Summers are generally hot and dry with relatively mild nights. Winters are cool. Rainfall occurs mostly during late autumn/winter (May, June, July, August). Drought and salinity are major concerns.
The principle wine regions in South Australia are; the Adelaide Hills, Barossa (comprising the Barossa and Eden Valleys), Clare Valley, Langhorne Creek, McLaren Vale, Padthaway, Coonawarra and the Riverland. Vineyard expansion has also extended to Wrattonbully, Mount Benson, Bordertown, Robe, Southern Fleurieu and the Flinders Ranges.
It is a tradition for many wine companies to make multi-district blends from South Australian fruit – the idea of house style taking precedence over regional definition. Penfolds pioneered this concept. The vagaries of vintage variation can be evened out by fruit selection, ensuring quality at a high level. However there is debate that this concept comes at the expense of the ‘soul’ of the wine. Penfolds Grange is probably the most famous multi-district blend and is an excellent counter-argument.
Andrew Caillard MW, Langton'sPenfolds
Penfolds is probably the most extraordinary of the world’s wine brands with an enviable reputation for quality at every price level. The original Penfold was an English doctor who, in 1844, planted grapes at Magill, now a suburb of Adelaide. However, it was not until the late 1940s that Penfolds began to forge a reputation for red wine.
The Penfolds house style emerged from a fortified wine producing culture and evolved as a winemaking philosophy which has had a profound effect on the entire Australian wine industry. Many of the techniques initially adopted to make Penfolds Grange would become part of the wider Penfolds winemaking culture. The number of techniques employed in the research and development of Penfolds wines is astonishing.
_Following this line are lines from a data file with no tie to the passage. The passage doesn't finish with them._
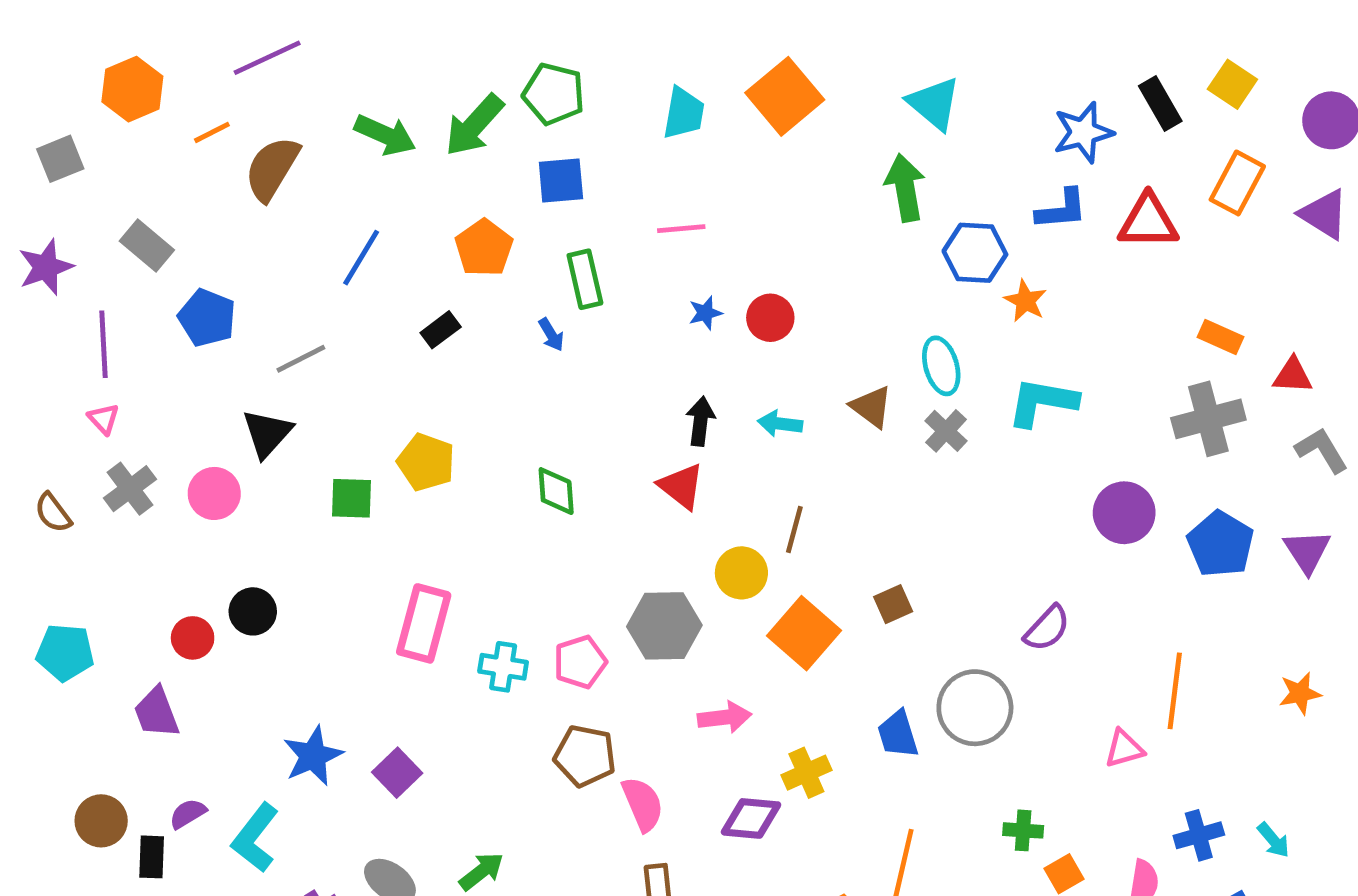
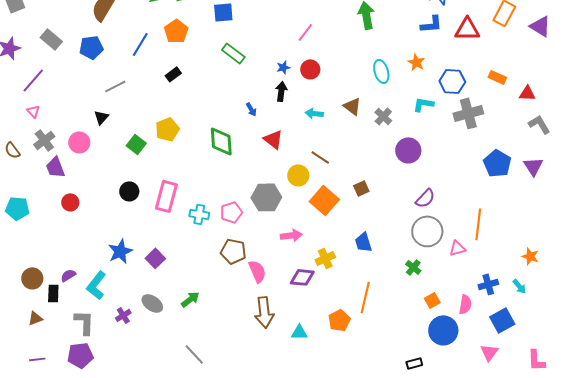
pink line: (681, 229) -> (305, 32), moved, turned -48
orange pentagon: (484, 248) -> (176, 31), moved
blue hexagon: (975, 253) -> (452, 81), moved
green rectangle: (585, 279) -> (233, 53), turned -40
blue pentagon: (207, 318) -> (91, 47), moved, turned -30
blue arrow: (551, 335) -> (251, 109), moved
purple line: (104, 344) -> (33, 80), turned 44
cyan ellipse: (941, 366) -> (381, 71), moved
cyan L-shape: (1042, 402) -> (423, 104), size x0.7
gray cross: (1208, 419) -> (468, 113), moved
black arrow: (700, 421) -> (281, 91), moved
black triangle: (267, 433) -> (101, 117), size x0.7
yellow pentagon: (426, 462) -> (167, 129), turned 30
green diamond: (556, 491) -> (221, 141), size x1.4
green square: (351, 498) -> (136, 144), turned 36
purple circle: (1124, 513) -> (408, 150), moved
brown line: (794, 530) -> (320, 157), turned -72
black circle: (253, 611) -> (129, 191), moved
orange star: (1300, 693) -> (530, 256), moved, turned 30
gray circle: (975, 708) -> (427, 231), moved
purple trapezoid: (156, 713) -> (55, 167), moved
green cross: (1023, 830) -> (413, 267), moved, turned 35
Max Schubert and his team pioneered: major advances in yeast technology and paper chromatography; the understanding and use of pH in controlling bacterial spoilage; the use of headed down/submerged cap fermentation and the technique of rack and return; cold fermentation practices; the use of American oak as a maturation vessel and perhaps most critically, partial barrel fermentation. Nowadays, the use of American oak and barrel fermentation for instance is considered traditional Barossa winemaking practice!
Today, Penfolds house style embraces the concept of multi-regional blending, optimum fruit quality, the use of fine-grained American or French oak, barrel fermentation and maturation. Overall, the Penfolds style is about highly-defined fruit aromas, fruit sweetness, ripe tannins, richness, power and concentration. The number of iconic wines that have emerged from the Penfolds stable over the years is remarkable. Bin 389 a Cabernet Shiraz blend released in 1960 is now considered the quintessential Australian wine blend. Bin 128 Coonawarra Shiraz and Bin 28 Kalimna Shiraz released in 1962 pre-empted the contemporary enthusiasm for regional definition by about 25 years. Improved vineyard management, site selection and winemaking brought about subsequent releases of Bin 707 and Bin 407 Cabernet Sauvignon. The Penfolds Wine Making Philosophy is the accumulation of more than half-a-century of knowledge and winemaking practice initiated by Max Schubert and subsequently refined by Don Ditter, John Duval and Peter Gago. Their collective commitment to multi-regional and vineyard blending contributed to a consistency of style and quality that has cemented Penfolds reputation as the foremost producer of premium age-worthy red wines in Australia.